Jusque-là, tout va bien si ce n’est qu’après 4 ou 5 minutes l’homme que j’ai visiblement énormément perturbé déclare bien fort à son voisin, qu’il ne connaissait pas, que toutes les femmes sont des connasses. L’inconnu à côté ne réagit pas. Il a compris que cela m’était adressé, mais il ne me défend pas. Il répond simplement qu’il ne met pas toutes les femmes dans le même panier. Comme si d’ailleurs les femmes étaient de vulgaires pommes qu’on trie. Un panier pour les pourries, les connasses et l’autre pour les bien mûres, les femmes à croquer.

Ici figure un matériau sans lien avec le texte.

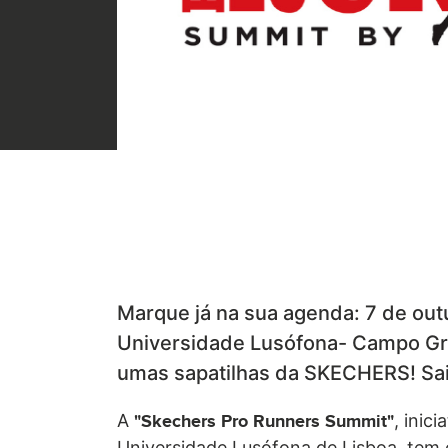
Marque já na sua agenda: 7 de outu
Universidade Lusófona- Campo Gra
umas sapatilhas da SKECHERS! Sa
A
, inic
"Skechers Pro Runners Summit"
Universidade Lusófona de Lisboa, tem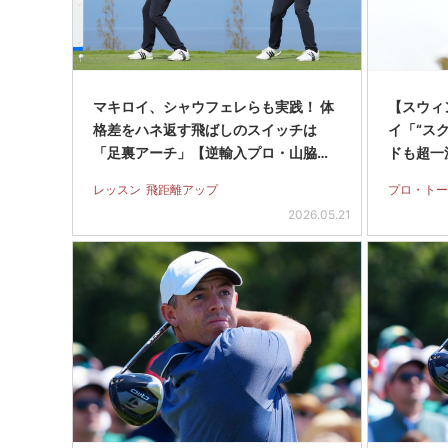
マキロイ、シャウフェレらも実践！ 体
【スウィ
格差をハネ返す飛ばしのスイッチは
イ「“ス
「足裏アーチ」【逆輸入プロ・山脇…
ドも超一
レッスン
飛距離アップ
プロ・トー
2026.05.21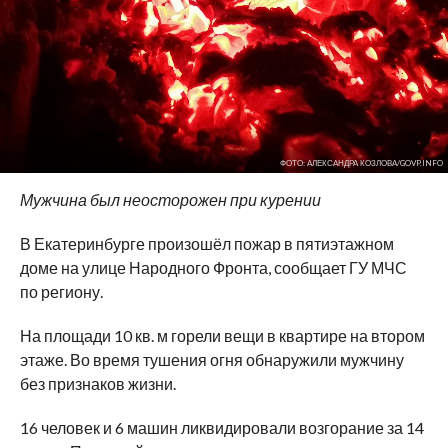
ФОТО: АЛЕКСАНДРА КОЗЛОВА/GOVP.INFO
Мужчина был неосторожен при курении
В Екатеринбурге произошёл пожар в пятиэтажном
доме на улице Народного Фронта, сообщает ГУ МЧС
по региону.
На площади 10 кв. м горели вещи в квартире на втором
этаже. Во время тушения огня обнаружили мужчину
без признаков жизни.
16 человек и 6 машин ликвидировали возгорание за 14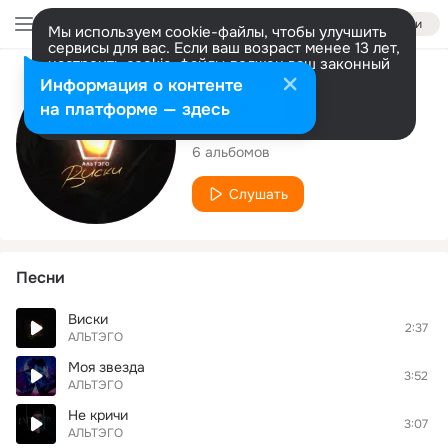
Войти
Мы используем cookie-файлы, чтобы улучшить
сервисы для вас. Если ваш возраст менее 13 лет,
настроить cookie-файлы должен ваш законный
представитель.
Больше информации
Исполнитель
Информация о контенте
Разрешить все
Настроить
на платформе — здесь
АЛЬТЭГО
6 альбомов
Слушать
Песни
Виски
2:37
АЛЬТЭГО
Моя звезда
3:52
АЛЬТЭГО
Не кричи
3:07
АЛЬТЭГО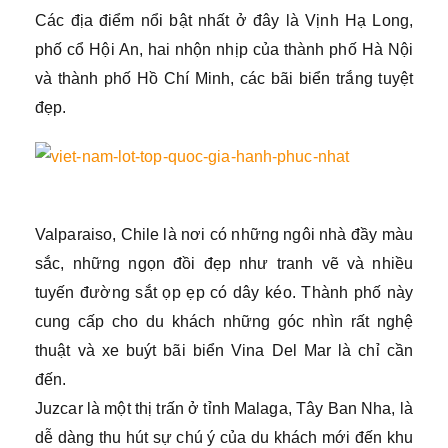
Các địa điểm nổi bật nhất ở đây là Vịnh Hạ Long,
phố cổ Hội An, hai nhộn nhịp của thành phố Hà Nội
và thành phố Hồ Chí Minh, các bãi biển trắng tuyệt
đẹp.
Valparaiso, Chile là nơi có những ngôi nhà đầy màu
sắc, những ngọn đồi đẹp như tranh vẽ và nhiều
tuyến đường sắt ọp ẹp có dây kéo. Thành phố này
cung cấp cho du khách những góc nhìn rất nghệ
thuật và xe buýt bãi biển Vina Del Mar là chỉ cần
đến.
Juzcar là một thị trấn ở tỉnh Malaga, Tây Ban Nha, là
dễ dàng thu hút sự chú ý của du khách mới đến khu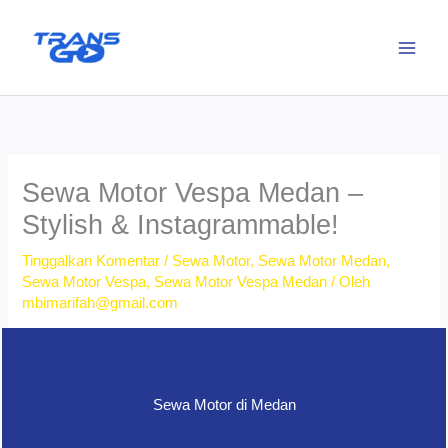
Lewati
ke
konten
Sewa Motor Vespa Medan –
Stylish & Instagrammable!
Tinggalkan Komentar
/
Sewa Motor
,
Sewa Motor Medan
,
Sewa Motor Vespa
,
Sewa Motor Vespa Medan
/ Oleh
mbimarifah@gmail.com
Sewa Motor di Medan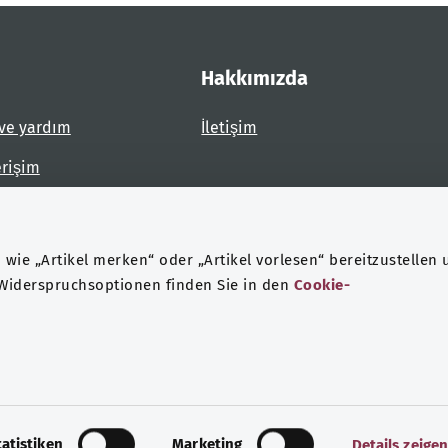
Hakkımızda
ve yardım
İletişim
erişim
dirin
wie „Artikel merken“ oder „Artikel vorlesen“ bereitzustellen 
 Widerspruchsoptionen finden Sie in den
Cookie-
eri koruma
Künye
tatistiken
Marketing
Details zeige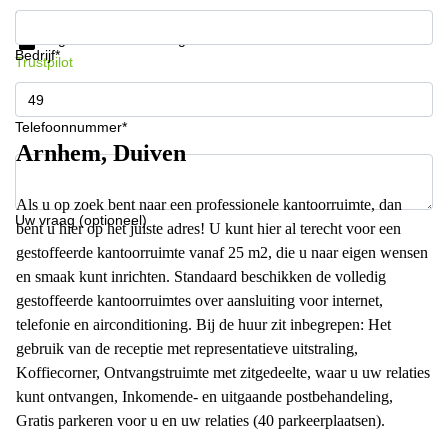
Krijg informatie en prijzen
Gegevensbescherming
Bedrijf*
Trustpilot
Telefoonnummer*
Arnhem, Duiven
Als u op zoek bent naar een professionele kantoorruimte, dan
Uw vraag (optioneel)
bent u hier op het juiste adres! U kunt hier al terecht voor een
gestoffeerde kantoorruimte vanaf 25 m2, die u naar eigen wensen
en smaak kunt inrichten. Standaard beschikken de volledig
gestoffeerde kantoorruimtes over aansluiting voor internet,
telefonie en airconditioning. Bij de huur zit inbegrepen: Het
gebruik van de receptie met representatieve uitstraling,
Koffiecorner, Ontvangstruimte met zitgedeelte, waar u uw relaties
kunt ontvangen, Inkomende- en uitgaande postbehandeling,
Gratis parkeren voor u en uw relaties (40 parkeerplaatsen).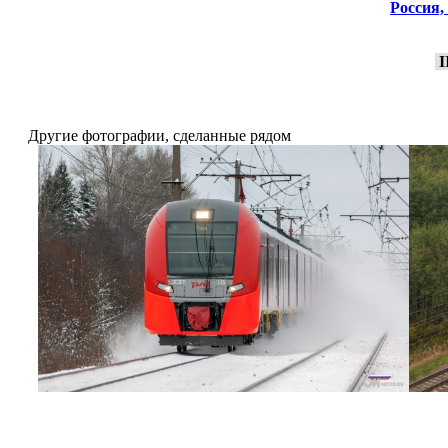
Россия,
I
Другие фотографии, сделанные рядом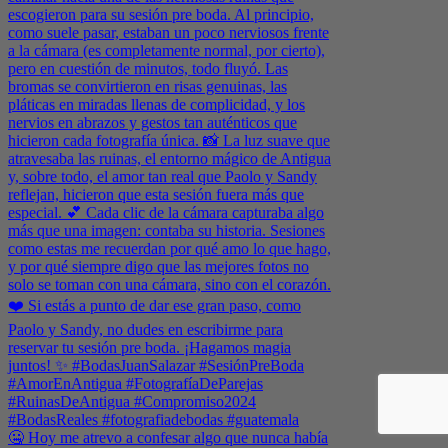
🤐 Hoy me atrevo a confesar algo que nunca había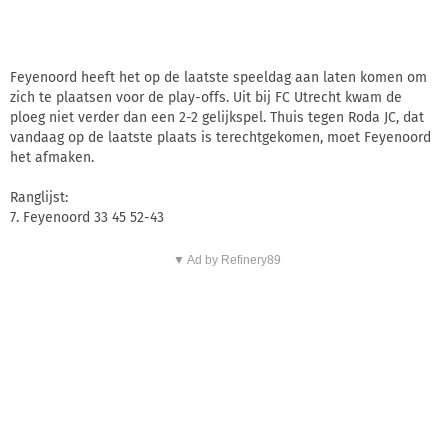
Feyenoord heeft het op de laatste speeldag aan laten komen om
zich te plaatsen voor de play-offs. Uit bij FC Utrecht kwam de
ploeg niet verder dan een 2-2 gelijkspel. Thuis tegen Roda JC, dat
vandaag op de laatste plaats is terechtgekomen, moet Feyenoord
het afmaken.
Ranglijst:
7. Feyenoord 33 45 52-43
▼ Ad by Refinery89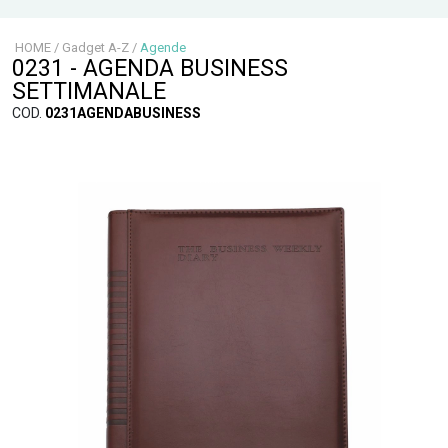
HOME
/
Gadget A-Z
/
Agende
0231 - AGENDA BUSINESS
SETTIMANALE
COD.
0231AGENDABUSINESS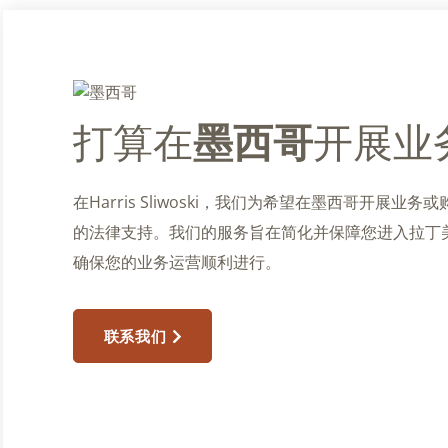
打算在
墨西哥
开展业
在Harris Sliwoski，我们为希望在墨西哥开展
的法律支持。我们的服务旨在简化并保障您进入拉丁
确保您的业务运营顺利进行。
联系我们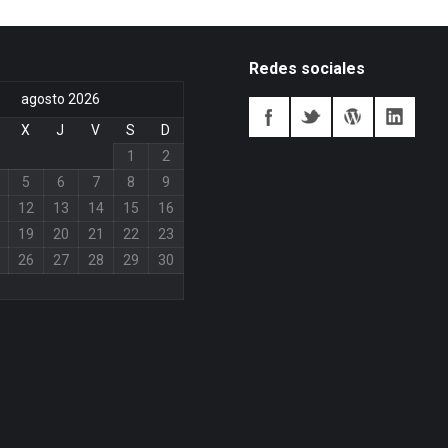
Redes sociales
agosto 2026
X
J
V
S
D
1
2
5
6
7
8
9
12
13
14
15
16
19
20
21
22
23
26
27
28
29
30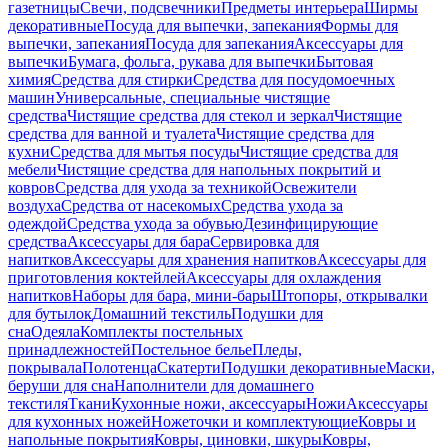
газетницы
Свечи, подсвечники
Предметы интерьера
Ширмы
декоративные
Посуда для выпечки, запекания
Формы для
выпечки, запекания
Посуда для запекания
Аксессуары для
выпечки
Бумага, фольга, рукава для выпечки
Бытовая
химия
Средства для стирки
Средства для посудомоечных
машин
Универсальные, специальные чистящие
средства
Чистящие средства для стекол и зеркал
Чистящие
средства для ванной и туалета
Чистящие средства для
кухни
Средства для мытья посуды
Чистящие средства для
мебели
Чистящие средства для напольных покрытий и
ковров
Средства для ухода за техникой
Освежители
воздуха
Средства от насекомых
Средства ухода за
одеждой
Средства ухода за обувью
Дезинфицирующие
средства
Аксессуары для бара
Сервировка для
напитков
Аксессуары для хранения напитков
Аксессуары для
приготовления коктейлей
Аксессуары для охлаждения
напитков
Наборы для бара, мини-бары
Штопоры, открывалки
для бутылок
Домашний текстиль
Подушки для
сна
Одеяла
Комплекты постельных
принадлежностей
Постельное белье
Пледы,
покрывала
Полотенца
Скатерти
Подушки декоративные
Маски,
беруши для сна
Наполнители для домашнего
текстиля
Ткани
Кухонные ножи, аксессуары
Ножи
Аксессуары
для кухонных ножей
Ножеточки и комплектующие
Ковры и
напольные покрытия
Ковры, циновки, шкуры
Ковры,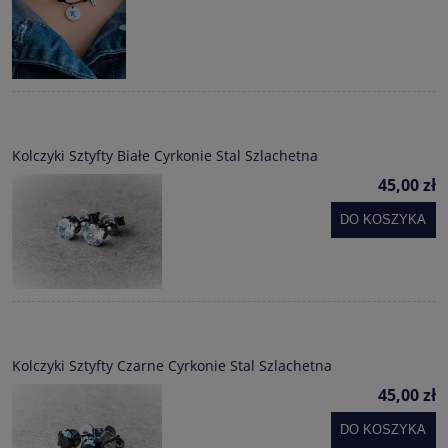
Kolczyki Sztyfty Białe Cyrkonie Stal Szlachetna
45,00 zł
DO KOSZYKA
Kolczyki Sztyfty Czarne Cyrkonie Stal Szlachetna
45,00 zł
DO KOSZYKA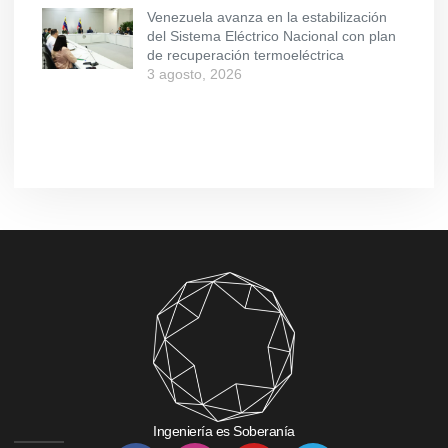
Venezuela avanza en la estabilización
del Sistema Eléctrico Nacional con plan
de recuperación termoeléctrica
3 agosto, 2026
Ingeniería es Soberanía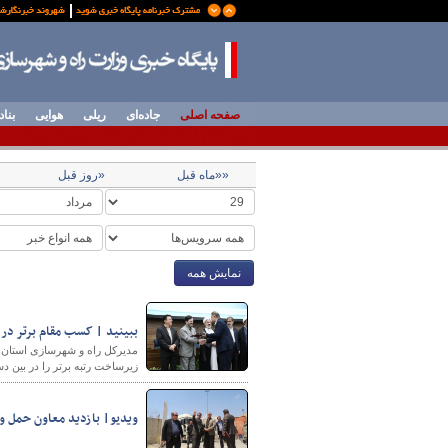
صفحه اصلی
جاده‌ای
ریلی
هوایی
بناد
««ماه قبل
«روز قبل
نمایش همه
ببینید | کسب مقام برتر در 
مدیرکل راه و شهرسازی استان خ
زیرساخت رتبه برتر را در بین 
ویدیو| بازدید معاون حمل و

J’ai donc en face de moi un ravi de la crèche qui insulte toutes les femmes, et explicitement moi, parce qu’il a dû bouger d’un siège et une telline qui préfère s’enfoncer dans le sable pour surtout ne pas trop se mouiller.
Alors que faites-vous ?
Rien. Je me tais parce que le ravi de la crèche cherche le conflit, je n’ai pas envie de lui donner ce qu’il réclame. Il en rajoute même lorsque je veux aller aux toilettes et que ses pieds me dérangent pour passer. Je lui demande poliment de les déplacer, il me regarde alors fixement sans les bouger. L’air de dire, je ne vais pas me déranger pour une femme quand même, c’est con et ça pue cette espèce-là.
Je me tais, mais à l’intérieur, je bous. J’ai envie de lui dire tout ce que je pense. Il ne se rend compte de tout ce que les femmes ont fait pour lui.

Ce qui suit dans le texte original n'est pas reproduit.